Она молит о допущении среди монахинь, чтобы она могла следовать благочестивому и мирному течению их жизни (стр. 260):—
И так износить в милостыне и в молитве Мрачный конец того сладострастного дня, Который совершил разорение моего лорда Короля.
И лишь долг справедливости по отношению к Гвиневре из романсов — заметить, что она значительно проигрывает от заметной перестановки, которую г-н Теннисон произвел в порядке величия между Ланселотом и Артуром. У него есть первоначальная ошибка в ее оценке, независимо от нарушения положительного и священного обязательства. Она предпочитает низшего человека; и это предпочтение подразумевает укоренившийся этический дефект в ее природе. В романсе сэра Т. Мэлори предпочтение, которое она отдает Ланселоту, было бы исключительно справедливым, если бы она была вольна выбирать.
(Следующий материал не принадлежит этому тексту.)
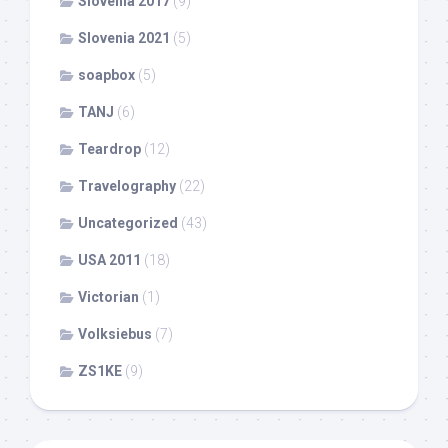
Slovenia 2017
(9)
Slovenia 2021
(5)
soapbox
(5)
TANJ
(6)
Teardrop
(12)
Travelography
(22)
Uncategorized
(43)
USA 2011
(18)
Victorian
(1)
Volksiebus
(7)
ZS1KE
(9)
Ибо Ланселот обладает неописуемым величием; но предел характера Артура показан таким образом в определенных словах, которые он использует и которые Ланселот никогда не смог бы произнести. «Гораздо больше я скорблю о потере моего доброго рыцаря, чем о потере моей королевы; ибо королев у меня может быть достаточно, но такого братства добрых рыцарей никогда не будет вместе в компании».
Мы начали с вступления к этой великой работе: мы не должны утаивать заключение. Мы оставили ее молящей о допущении в монастырь —
Она сказала. Они приняли ее к себе; и она, Все еще надеясь, боясь, «неужели еще слишком поздно?» Жила с ними, пока со временем их Аббатиса не умерла. Затем она, за свои добрые дела и свою чистую жизнь, И за силу служения в ней, А также за высокий ранг, который она носила, Была выбрана Аббатисой: там, Аббатисой, жила Три коротких года; и там, Аббатисой, перешла Туда, где за этими голосами есть мир.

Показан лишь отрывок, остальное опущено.